In the most recent of American entrepreneurial plotlines since “Citizen Cane,” director Paul Thomas Anderson pulls from frighteningly realistic performances and gruesome detail to create the surface-barren oil fields of 20th-century Southern California.

But true to Anderson form, the road to entrapment is a long one. With a run time of over two and a half hours, “There Will Be Blood” slowly draws audiences through the life of the enterprising Daniel Plainview in an epic that leaves jaws on the floor after hours of murder, vengeance and above all, villainous fixation.

Even at the film’s 1898 beginning, Plainview’s collision with the bottom of a mineshaft doesn’t stop him from a desperate search for silver ore. As the years progress and Plainview’s passion becomes oil, the stakes climb for the driven tycoon.

To increase his chances as a businessman, Plainview adopts a former employee’s son H.W., played by young’un Dillon Freasier, in an attempt to maintain a “family man” appearance. When Plainview and H.W. head west for oil prospects, they encounter the dominating fire-and-brimstone preacher Eli Sunday, played masterfully by Paul Dano of “Little Miss Sunshine” and “Fast Food Nation.”

In a mutual understanding that drives the majority of the film’s dramatic clashing, Sunday sees through Plainview’s promises of communal success just as Plainview sees through Sunday’s theatrical sermons.

Nothing seems more natural in this high-stakes dynamic as both Dano and Day-Lewis breathe heavy, bloodthirsty life into not only the competitive showmen they play, but into the film itself.

H.W. also affects Plainview, though the showman would scarcely let the boy believe it. Adopted as a gimmick, H.W. serves the cinematic purpose of the humanity that potentially lies in the entrepreneur, if only visible through Plainview’s greed. The boy functions as both a business associate and the only string of humanity tied to the tycoon throughout the majority of the film, as well as a heartbreaking hindrance that Plainview can never quite accept.

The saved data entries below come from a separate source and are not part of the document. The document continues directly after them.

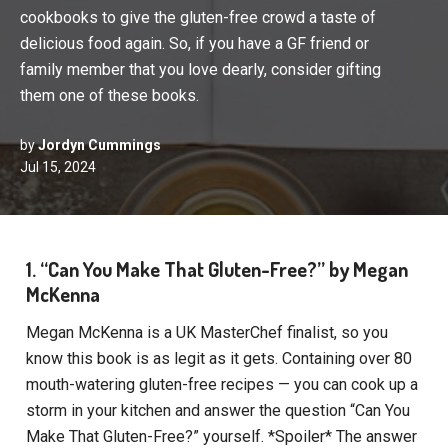
cookbooks to give the gluten-free crowd a taste of
delicious food again. So, if you have a GF friend or
family member that you love dearly, consider gifting
them one of these books.
by
Jordyn Cummings
Jul 15, 2024
1. “Can You Make That Gluten-Free?” by Megan
McKenna
Megan McKenna is a UK MasterChef finalist, so you
know this book is as legit as it gets. Containing over 80
mouth-watering gluten-free recipes — you can cook up a
storm in your kitchen and answer the question “Can You
Make That Gluten-Free?” yourself. *Spoiler* The answer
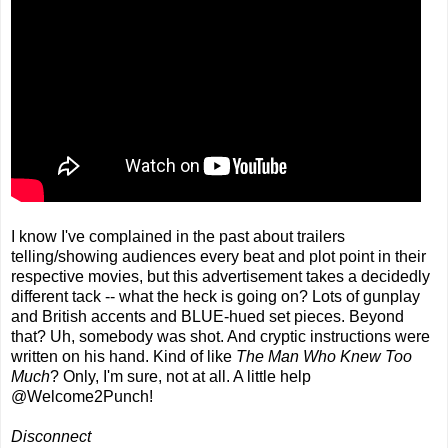
I know I've complained in the past about trailers
telling/showing audiences every beat and plot point in their
respective movies, but this advertisement takes a decidedly
different tack -- what the heck is going on? Lots of gunplay
and British accents and BLUE-hued set pieces. Beyond
that? Uh, somebody was shot. And cryptic instructions were
written on his hand. Kind of like
The Man Who Knew Too
Much
? Only, I'm sure, not at all. A little help
@Welcome2Punch!
Disconnect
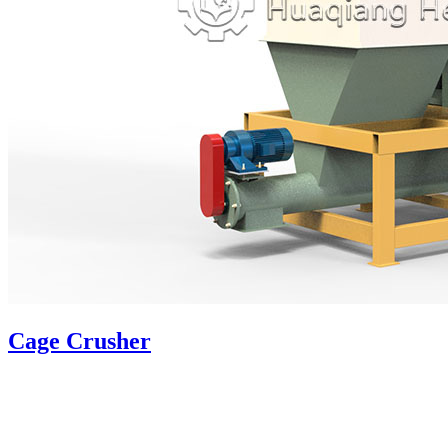
Cage Crusher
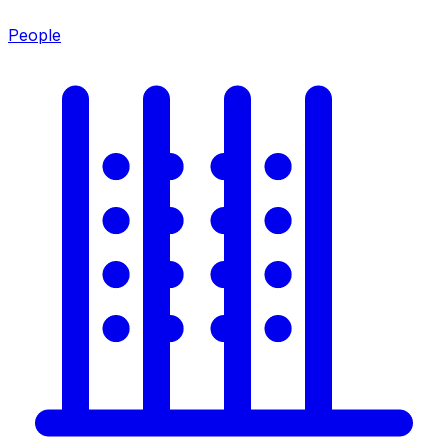
People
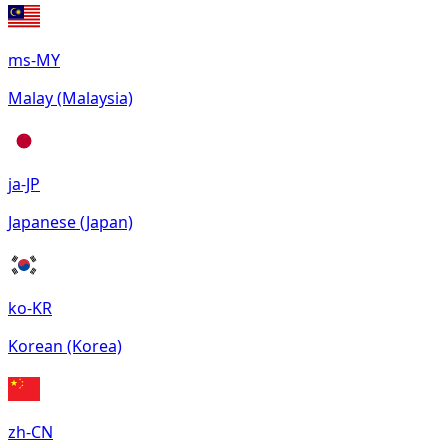
ms-MY
Malay (Malaysia)
ja-JP
Japanese (Japan)
ko-KR
Korean (Korea)
zh-CN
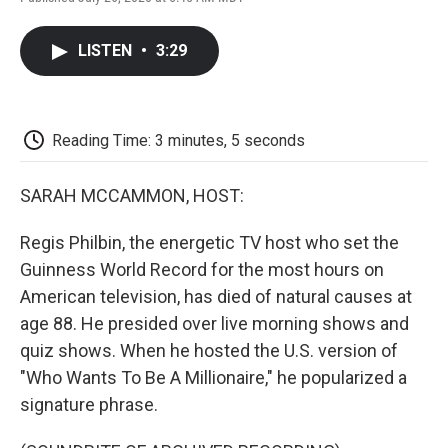
F
T
L
E
F
a
w
i
m
l
c
i
n
a
i
LISTEN
•
3:29
e
t
k
i
p
b
t
e
l
b
o
e
d
o
o
r
I
a
k
n
r
Reading Time: 3 minutes, 5 seconds
d
SARAH MCCAMMON, HOST:
Regis Philbin, the energetic TV host who set the
Guinness World Record for the most hours on
American television, has died of natural causes at
age 88. He presided over live morning shows and
quiz shows. When he hosted the U.S. version of
"Who Wants To Be A Millionaire," he popularized a
signature phrase.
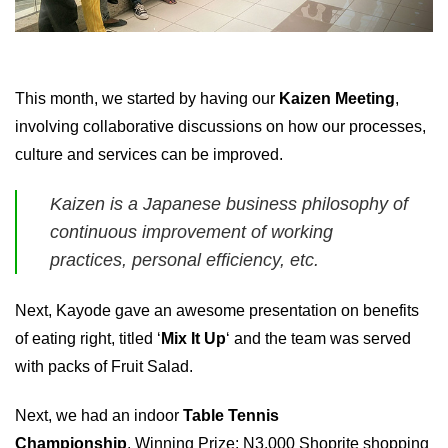
This month, we started by having our
Kaizen Meeting
,
involving collaborative discussions on how our processes,
culture and services can be improved.
Kaizen is a Japanese business philosophy of
continuous improvement of working
practices, personal efficiency, etc.
Next, Kayode gave an awesome presentation on benefits
of eating right, titled ‘
Mix It Up
‘ and the team was served
with packs of Fruit Salad.
Next, we had an indoor
Table Tennis
Championship
. Winning Prize: N3,000 Shoprite shopping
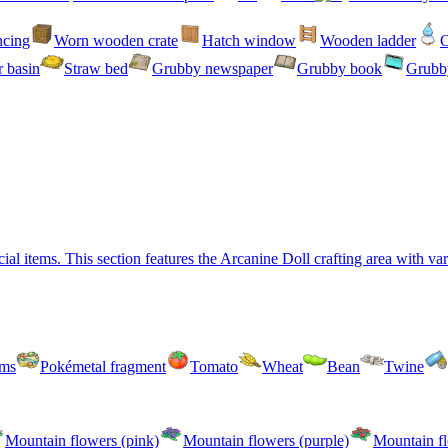
ncing
Worn wooden crate
Hatch window
Wooden ladder
C
 basin
Straw bed
Grubby newspaper
Grubby book
Grubby
l items. This section features the Arcanine Doll crafting area with vari
oms
Pokémetal fragment
Tomato
Wheat
Bean
Twine
Mountain flowers (pink)
Mountain flowers (purple)
Mountain fl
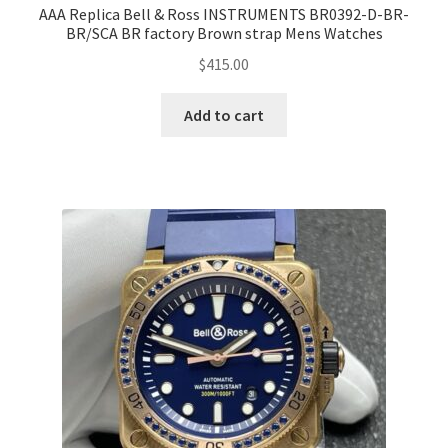
AAA Replica Bell & Ross INSTRUMENTS BR0392-D-BR-
BR/SCA BR factory Brown strap Mens Watches
$
415.00
Add to cart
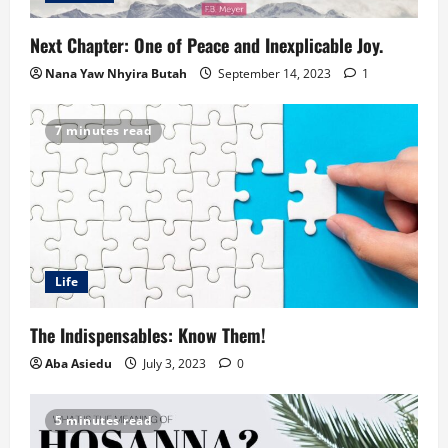
Next Chapter: One of Peace and Inexplicable Joy.
Nana Yaw Nhyira Butah
September 14, 2023
1
7 minutes read
Life
The Indispensables: Know Them!
Aba Asiedu
July 3, 2023
0
5 minutes read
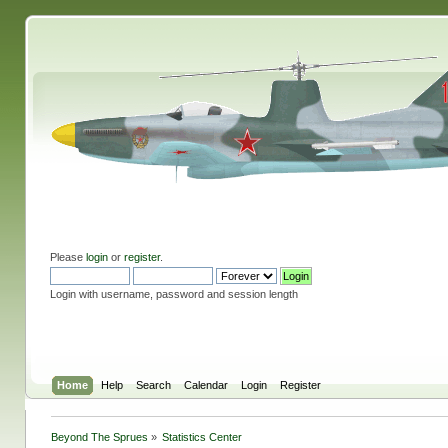
Please
login
or
register
.
Login with username, password and session length
Home
Help
Search
Calendar
Login
Register
Beyond The Sprues
»
Statistics Center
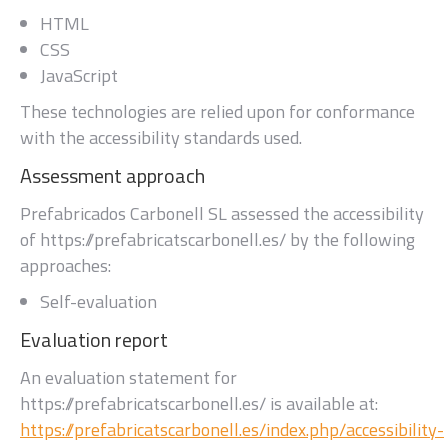
HTML
CSS
JavaScript
These technologies are relied upon for conformance
with the accessibility standards used.
Assessment approach
Prefabricados Carbonell SL
assessed the accessibility
of
https://prefabricatscarbonell.es/
by the following
approaches:
Self-evaluation
Evaluation report
An evaluation statement for
https://prefabricatscarbonell.es/
is available at:
https://prefabricatscarbonell.es/index.php/accessibility-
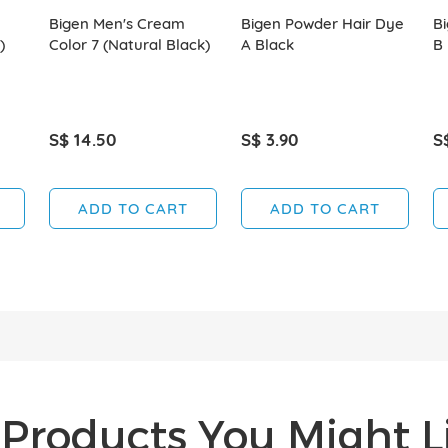
Bigen Men's Cream
Bigen Powder Hair Dye
B
)
Color 7 (Natural Black)
A Black
B
S$ 14.50
S$ 3.90
S
ADD TO CART
ADD TO CART
Products You Might Li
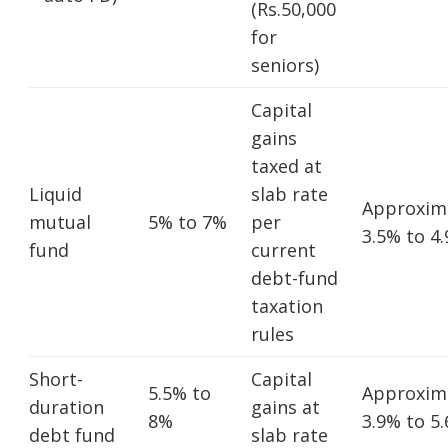
(Rs.50,000
for
seniors)
Capital
gains
taxed at
Liquid
slab rate
Approxim
mutual
5% to 7%
per
3.5% to 4
fund
current
debt-fund
taxation
rules
Short-
Capital
5.5% to
Approxim
duration
gains at
8%
3.9% to 5
debt fund
slab rate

As P.T. Anderson’s first film in five years, “There Will Be Blood,” based on Upton Sinclair’s 1927 novel “Oil!,” leaves little to be craved, fulfilling audience members with the merciless spectacle they had hoped for during the writer-director’s half-decade hibernation.

Anderson’s style is detailed, with clear parallels of both Plainview and violence to oil. Visually, it’s stunning—in a frightening closeup of Day-Lewis covered in oil, Anderson blends Plainview’s oil-hidden face into the blackness of the night, blurring the lines between Plainview’s humanity and his obsession. As a character is bludgeoned to death, black oil-like blood oozes slowly from underneath the body.

Anderson’s detail also carries through the music scored by Radiohead’s lead guitarist, Jonny Greenwood. Scathing, sharp violins and ambient noise add eeriness to an already nerve-racking film. To echo the loneliness of H.W.’s silent realm, a muffled Day-Lewis speaks incoherently; shortly after he leaves the frame, the subtle closing of a door resonates as H.W. looks off into the distance, alone.

To see this film is to be emotionally pummeled by both acts of animalistic violence and such stunning blows dealt from one character to the next that it could be nothing less than a P.T. Anderson film. The dialogue is so artfully straightforward that each word uttered by the magnificent Day-Lewis delivers one thousand blows to his opponent and leaves audience members stunned by his harsh simplicity. But be warned, this film is not for the weak of heart (read: stomach). Between graphic, sudden deaths and what seems like unjust bleakness, “There Will Be Blood” is a work of morbid genius and a confident return for Anderson.